### What the task requires
The answer is a single figure: how many lines below contain the word "matahari".

:: Input data ::

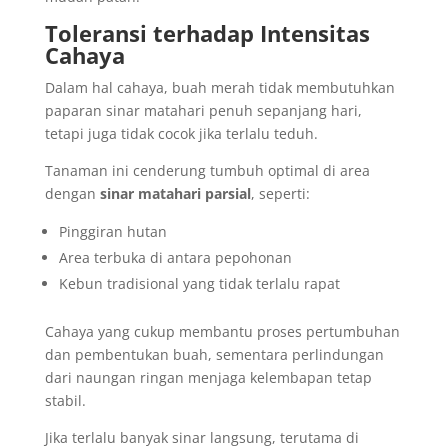
Toleransi terhadap Intensitas
Cahaya
Dalam hal cahaya, buah merah tidak membutuhkan
paparan sinar matahari penuh sepanjang hari,
tetapi juga tidak cocok jika terlalu teduh.
Tanaman ini cenderung tumbuh optimal di area
dengan
sinar matahari parsial
, seperti:
Pinggiran hutan
Area terbuka di antara pepohonan
Kebun tradisional yang tidak terlalu rapat
Cahaya yang cukup membantu proses pertumbuhan
dan pembentukan buah, sementara perlindungan
dari naungan ringan menjaga kelembapan tetap
stabil.
Jika terlalu banyak sinar langsung, terutama di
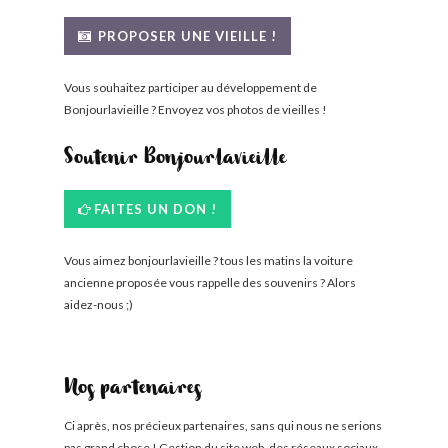
PROPOSER UNE VIEILLE !
Vous souhaitez participer au développement de
Bonjourlavieille ? Envoyez vos photos de vieilles !
Soutenir Bonjourlavieille
FAITES UN DON !
Vous aimez bonjourlavieille ? tous les matins la voiture
ancienne proposée vous rappelle des souvenirs ? Alors
aidez-nous ;)
Nos partenaires
Ci après, nos précieux partenaires, sans qui nous ne serions
pas grand chose ! Gestion du site web, des réseaux sociaux,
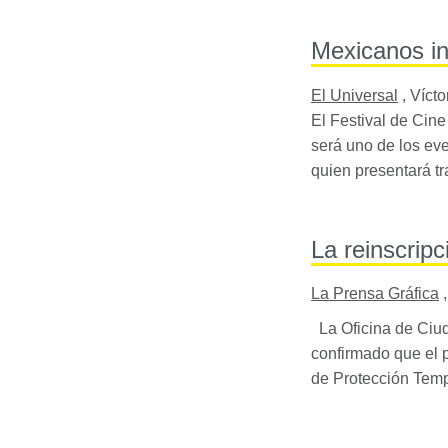
Mexicanos i
El Universal
,
Vícto
El Festival de Cine
será uno de los ev
quien presentará tr
La reinscrip
La Prensa Gráfica
La Oficina de Ciud
confirmado que el 
de Protección Tem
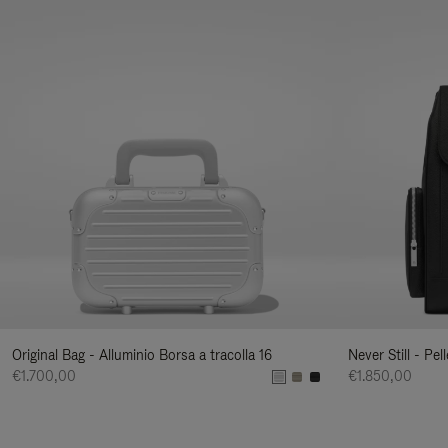
Original Bag - Alluminio Borsa a tracolla 16
Never Still - Pe
€1.700,00
€1.850,00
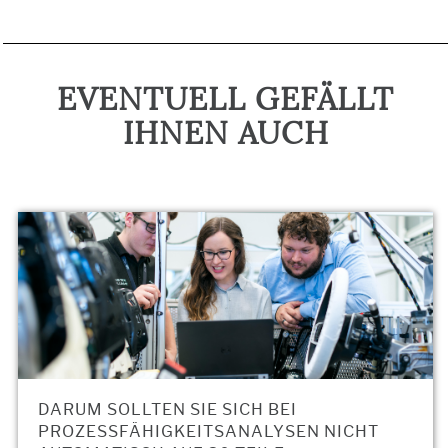
EVENTUELL GEFÄLLT
IHNEN AUCH
DARUM SOLLTEN SIE SICH BEI
PROZESSFÄHIGKEITSANALYSEN NICHT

:::

### Output for this exercise
2